Lessons Learned from Death Row Inmate’s Acquittal?

In a commentary translated at Dui Hua Human Rights Journal, The Beijing News’ Zhu Changjun attacks the Fujian High Court’s efforts to put a positive spin on the acquittal of Nian Bin last August. Nian spent eight years in prison awaiting execution after confessing to two murders, allegedly under torture. This week, a lower court awarded him $186,000 compensation. According to a work report from the Fujian High Court, the case’s resolution “caused a positive impact both legally and socially.” But Zhu argues:

Overturning the verdict in the Nian Bin case merely reflects the ordinary operation of the judicial system’s mechanisms to correct errors. Correcting these errors is a basic responsibility of a reasonable judicial system. It’s really inappropriate for local high courts to one-sidedly prettify this sort of action in a work report.
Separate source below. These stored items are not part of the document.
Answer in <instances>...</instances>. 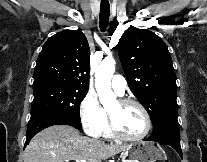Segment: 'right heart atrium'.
<instances>
[{
  "label": "right heart atrium",
  "mask_w": 207,
  "mask_h": 162,
  "mask_svg": "<svg viewBox=\"0 0 207 162\" xmlns=\"http://www.w3.org/2000/svg\"><path fill=\"white\" fill-rule=\"evenodd\" d=\"M79 118L87 134L94 137L102 134L107 124V116L93 91H88L83 97L79 107Z\"/></svg>",
  "instance_id": "1"
}]
</instances>
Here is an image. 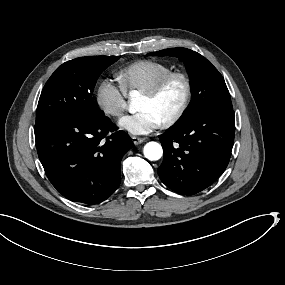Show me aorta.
<instances>
[{
    "instance_id": "obj_1",
    "label": "aorta",
    "mask_w": 285,
    "mask_h": 285,
    "mask_svg": "<svg viewBox=\"0 0 285 285\" xmlns=\"http://www.w3.org/2000/svg\"><path fill=\"white\" fill-rule=\"evenodd\" d=\"M134 90L129 91V97H132ZM144 156L150 161H157L161 159L163 155V149L161 145L156 142H150L145 145L143 150Z\"/></svg>"
}]
</instances>
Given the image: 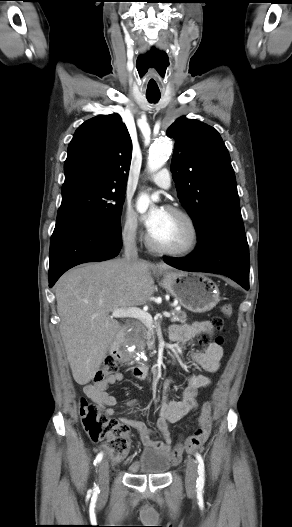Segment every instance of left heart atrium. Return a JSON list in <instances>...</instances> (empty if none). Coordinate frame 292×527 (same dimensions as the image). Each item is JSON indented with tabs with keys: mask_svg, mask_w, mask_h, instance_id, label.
Here are the masks:
<instances>
[{
	"mask_svg": "<svg viewBox=\"0 0 292 527\" xmlns=\"http://www.w3.org/2000/svg\"><path fill=\"white\" fill-rule=\"evenodd\" d=\"M164 210L163 209H153L147 214L143 216V222L148 229V231H152L156 228V226L159 224L162 216H163Z\"/></svg>",
	"mask_w": 292,
	"mask_h": 527,
	"instance_id": "left-heart-atrium-1",
	"label": "left heart atrium"
}]
</instances>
[…] If it weren’t for the persistence of Nian Bin’s relatives and lawyers and the decision of the [Supreme People’s Court] not to approve the death sentence, the outcome would be utterly unimaginable. In summing up the case as a participant, the Fujian high court ought to place its primary emphasis on the lessons and errors that led to this wrongful conviction in the first place. It should offer a deep reflection on and take appropriate responsibility for negligence and flaws in trying the case. To talk so single-mindedly about “impact” and “turning negatives into positives” is not only flippant; it makes it difficult for people to have any faith that the court has learned any lessons about miscarriages of justice. [Source]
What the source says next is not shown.